I've worked on a bunch of cool things in the past; and since I'm always explaining them to people, I realised it'd be good if I just blogged about them so I can just share the link.
I was asked to help design and then build a database to back a social networking system. The main requirement was to be able to satisfy lots of single-record primary-key fetches from a single thread as quickly as possible, because a PHP web app would be requesting lots of data to build the page; we had to do a few hundred of these "random point queries" in a small fraction of a second to get the page rendered in time. It had to be able to scale sideways, by adding more machines to the cluster. It also needed to be able to update this data, but at a much lower load - updates and creations of single records happened when a user went and did them, but people browsing around the site would hit several pages, each of which would request hundreds of records.
And it needed to be highly available.
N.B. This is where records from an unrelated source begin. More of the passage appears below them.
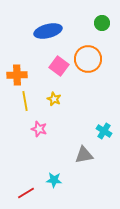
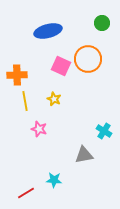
pink square: moved 2 px right; rotated 12 degrees counterclockwise
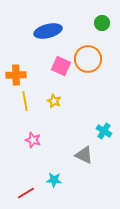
orange cross: moved 1 px left
yellow star: moved 2 px down
pink star: moved 6 px left, 11 px down
gray triangle: rotated 36 degrees clockwise
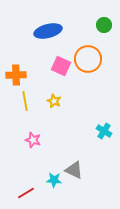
green circle: moved 2 px right, 2 px down
gray triangle: moved 10 px left, 15 px down
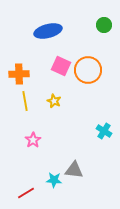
orange circle: moved 11 px down
orange cross: moved 3 px right, 1 px up
pink star: rotated 21 degrees clockwise
gray triangle: rotated 18 degrees counterclockwise
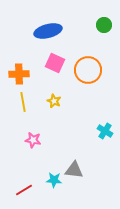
pink square: moved 6 px left, 3 px up
yellow line: moved 2 px left, 1 px down
cyan cross: moved 1 px right
pink star: rotated 28 degrees counterclockwise
red line: moved 2 px left, 3 px up
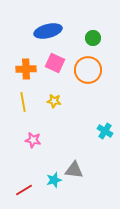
green circle: moved 11 px left, 13 px down
orange cross: moved 7 px right, 5 px up
yellow star: rotated 16 degrees counterclockwise
cyan star: rotated 21 degrees counterclockwise
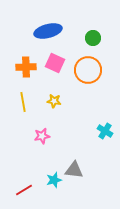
orange cross: moved 2 px up
pink star: moved 9 px right, 4 px up; rotated 21 degrees counterclockwise
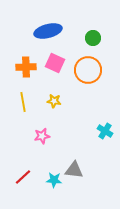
cyan star: rotated 21 degrees clockwise
red line: moved 1 px left, 13 px up; rotated 12 degrees counterclockwise
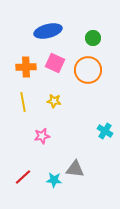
gray triangle: moved 1 px right, 1 px up
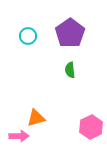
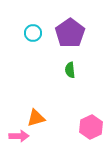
cyan circle: moved 5 px right, 3 px up
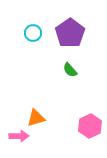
green semicircle: rotated 35 degrees counterclockwise
pink hexagon: moved 1 px left, 1 px up
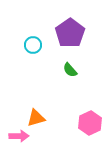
cyan circle: moved 12 px down
pink hexagon: moved 3 px up
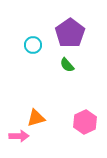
green semicircle: moved 3 px left, 5 px up
pink hexagon: moved 5 px left, 1 px up
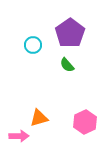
orange triangle: moved 3 px right
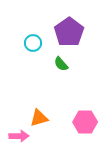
purple pentagon: moved 1 px left, 1 px up
cyan circle: moved 2 px up
green semicircle: moved 6 px left, 1 px up
pink hexagon: rotated 25 degrees clockwise
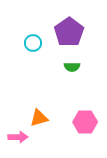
green semicircle: moved 11 px right, 3 px down; rotated 49 degrees counterclockwise
pink arrow: moved 1 px left, 1 px down
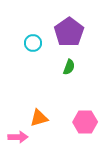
green semicircle: moved 3 px left; rotated 70 degrees counterclockwise
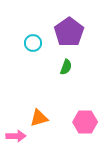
green semicircle: moved 3 px left
pink arrow: moved 2 px left, 1 px up
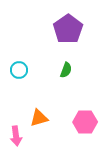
purple pentagon: moved 1 px left, 3 px up
cyan circle: moved 14 px left, 27 px down
green semicircle: moved 3 px down
pink arrow: rotated 84 degrees clockwise
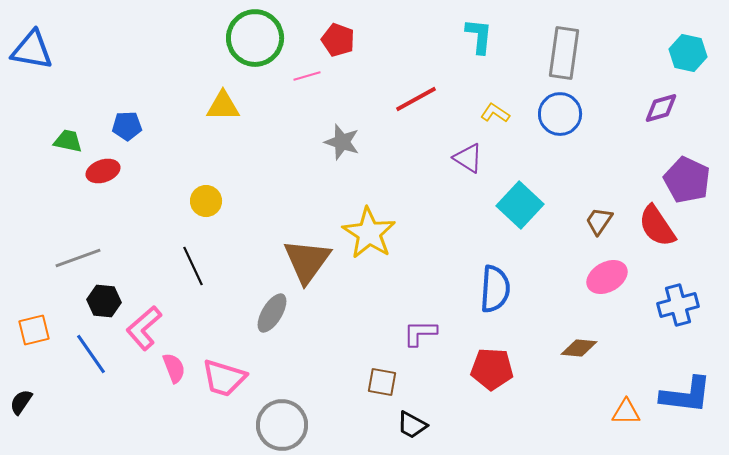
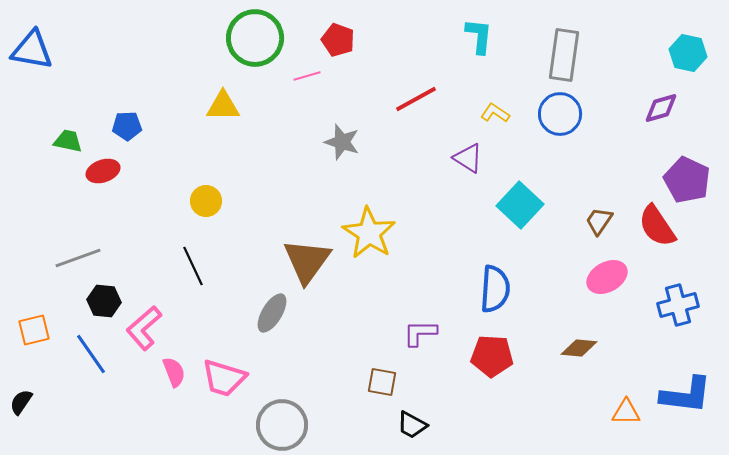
gray rectangle at (564, 53): moved 2 px down
pink semicircle at (174, 368): moved 4 px down
red pentagon at (492, 369): moved 13 px up
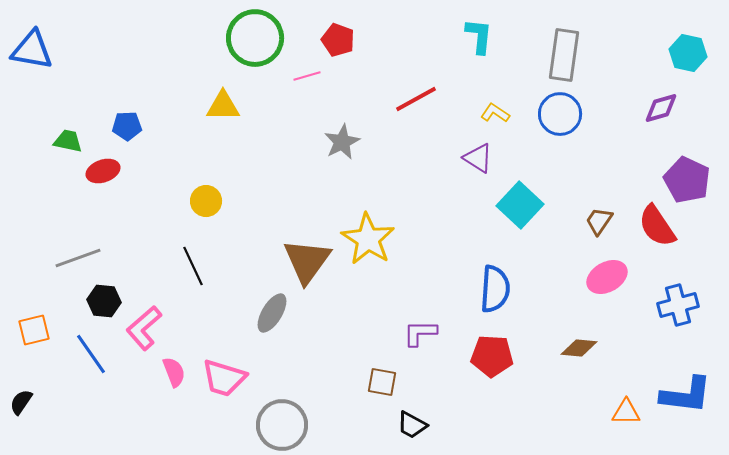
gray star at (342, 142): rotated 27 degrees clockwise
purple triangle at (468, 158): moved 10 px right
yellow star at (369, 233): moved 1 px left, 6 px down
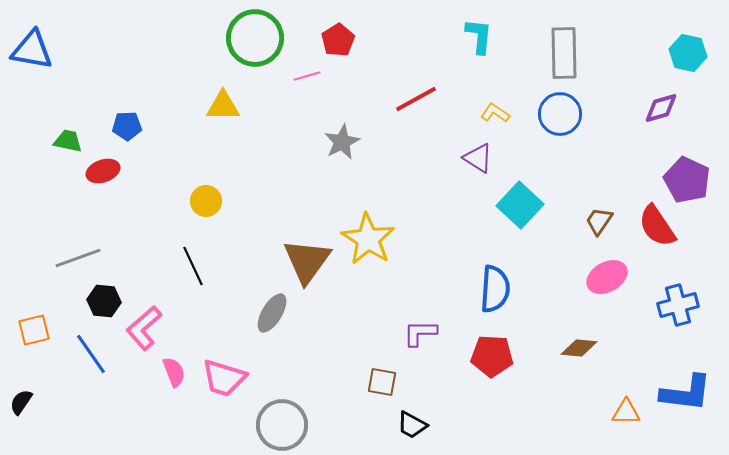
red pentagon at (338, 40): rotated 20 degrees clockwise
gray rectangle at (564, 55): moved 2 px up; rotated 9 degrees counterclockwise
blue L-shape at (686, 395): moved 2 px up
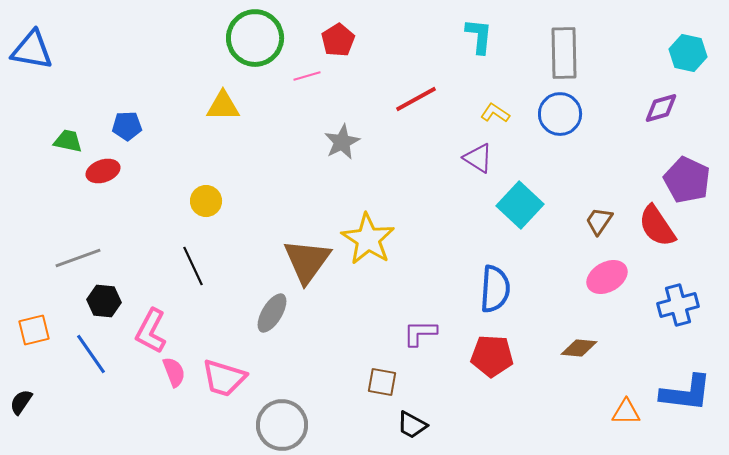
pink L-shape at (144, 328): moved 7 px right, 3 px down; rotated 21 degrees counterclockwise
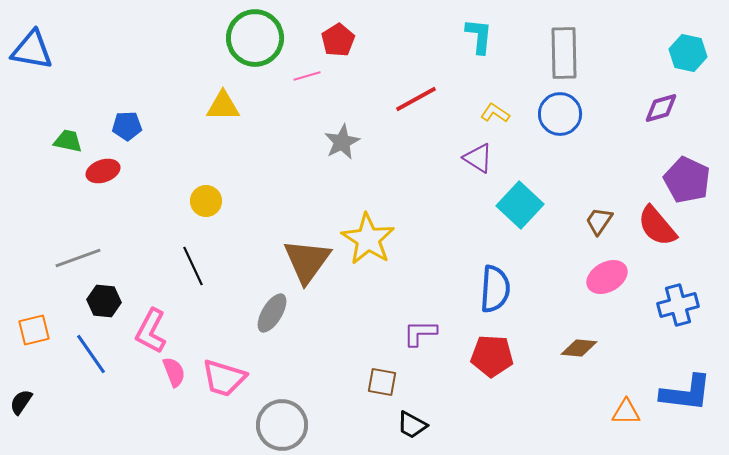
red semicircle at (657, 226): rotated 6 degrees counterclockwise
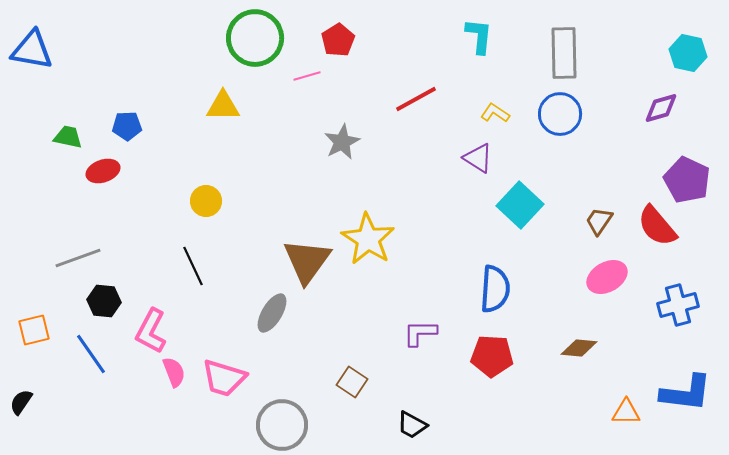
green trapezoid at (68, 141): moved 4 px up
brown square at (382, 382): moved 30 px left; rotated 24 degrees clockwise
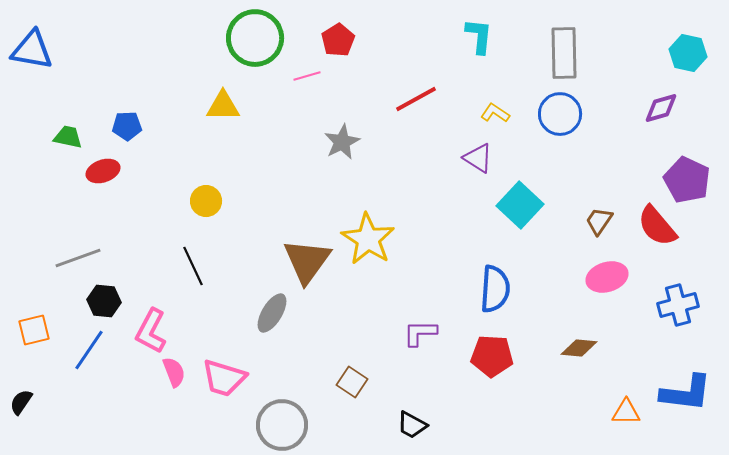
pink ellipse at (607, 277): rotated 12 degrees clockwise
blue line at (91, 354): moved 2 px left, 4 px up; rotated 69 degrees clockwise
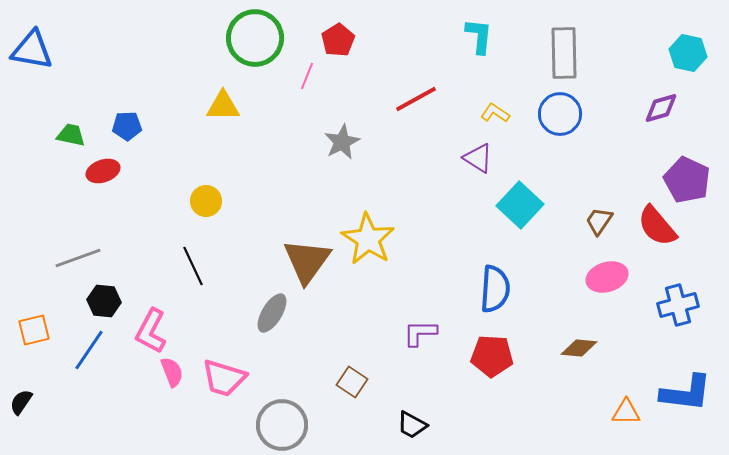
pink line at (307, 76): rotated 52 degrees counterclockwise
green trapezoid at (68, 137): moved 3 px right, 2 px up
pink semicircle at (174, 372): moved 2 px left
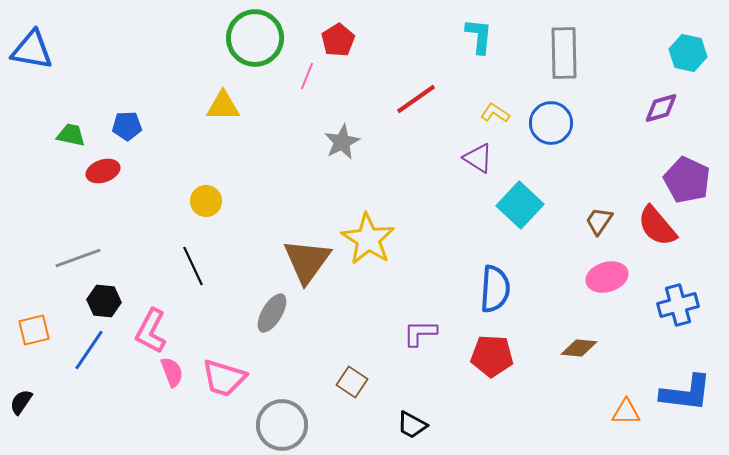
red line at (416, 99): rotated 6 degrees counterclockwise
blue circle at (560, 114): moved 9 px left, 9 px down
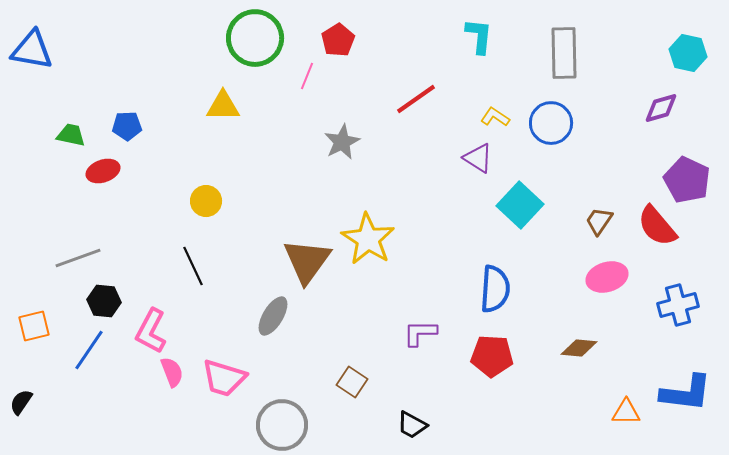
yellow L-shape at (495, 113): moved 4 px down
gray ellipse at (272, 313): moved 1 px right, 3 px down
orange square at (34, 330): moved 4 px up
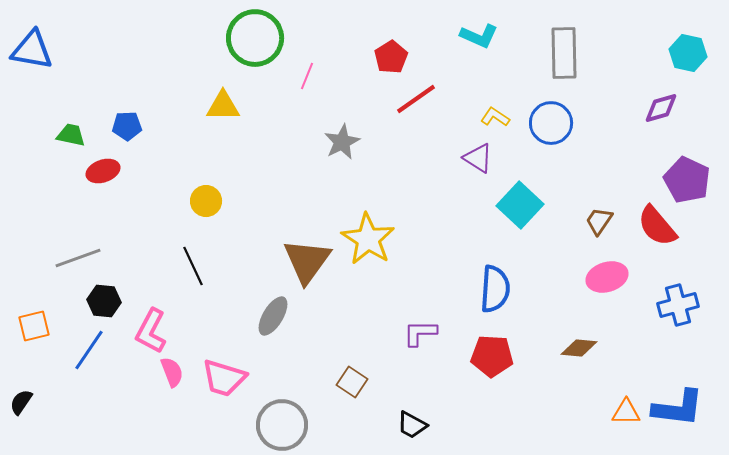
cyan L-shape at (479, 36): rotated 108 degrees clockwise
red pentagon at (338, 40): moved 53 px right, 17 px down
blue L-shape at (686, 393): moved 8 px left, 15 px down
The app was to be spread over two datacentres for redundancy purposes, and as long as at least one server was reachable, the whole thing had to keep working as much as possible. We couldn't use "quorum" systems where a majority of the nodes needed to be reachable to make an update, for instance.
This, combined with the projected dataset size being a few terabytes at most, meant we decided to go for full replication. Every node had a copy of the database, and rather than being a daemon you spoke to over a socket like a conventional database, we'd write a shared library that would be loaded into the PHP process, so as to avoid context switch overheads for each query. The shared library would read the data files directly from disk.
The on-disk format was B-trees, but with a multi version concurrency control setup: update transactions (more on those later) would write all the new data into unused space until it was ready, so reads could still be happening while an update was being prepared, so as not to delay those all-important reads.
Updates were done with a reliable multicast protocol. The shared library would broadcast up dates to all nodes currently reachable from the process sending the update. Those updates were received by a daemon process running on every node, which took updates from the network and applied them to the local disk storage. But there were many devils in the details here.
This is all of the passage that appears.